_Description of the task_
Your output should be the lines from the one containing "Niva Bupa ReAssure 3.0 Classic" through the last line below, both ends included, exactly as written and free of pictures.

--- Records shown ---

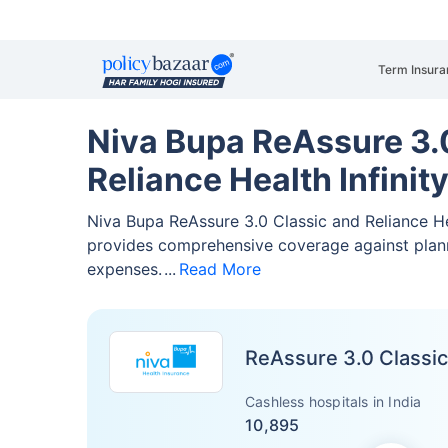
Term Insura
Niva Bupa ReAssure 3.0
Reliance Health Infinit
Niva Bupa ReAssure 3.0 Classic and Reliance He
provides comprehensive coverage against pla
expenses.
Read More
ReAssure 3.0 Classic
Cashless hospitals in India
10,895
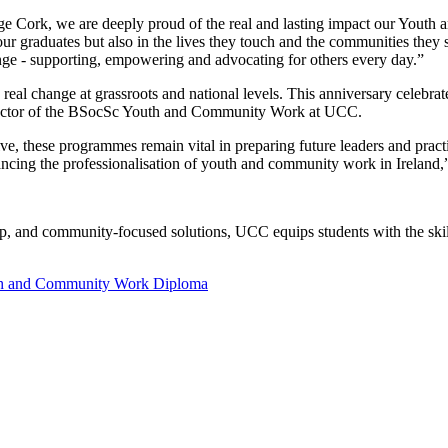
e Cork, we are deeply proud of the real and lasting impact our Youth
our graduates but also in the lives they touch and the communities they
ange - supporting, empowering and advocating for others every day.”
g real change at grassroots and national levels. This anniversary celeb
irector of the BSocSc Youth and Community Work at UCC.
e, these programmes remain vital in preparing future leaders and practi
vancing the professionalisation of youth and community work in Ireland
ip, and community-focused solutions, UCC equips students with the skil
h and Community Work Diploma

---

_Solved exercise_
Niva Bupa ReAssure 3.0 Classic and Reliance He
provides comprehensive coverage against pla
expenses.
Read More
ReAssure 3.0 Classic
Cashless hospitals in India
10,895
e Cork, we are deeply proud of the real and lasting impact our Youth
our graduates but also in the lives they touch and the communities they
ange - supporting, empowering and advocating for others every day.”
g real change at grassroots and national levels. This anniversary celeb
irector of the BSocSc Youth and Community Work at UCC.
e, these programmes remain vital in preparing future leaders and practi
vancing the professionalisation of youth and community work in Ireland
ip, and community-focused solutions, UCC equips students with the skil
h and Community Work Diploma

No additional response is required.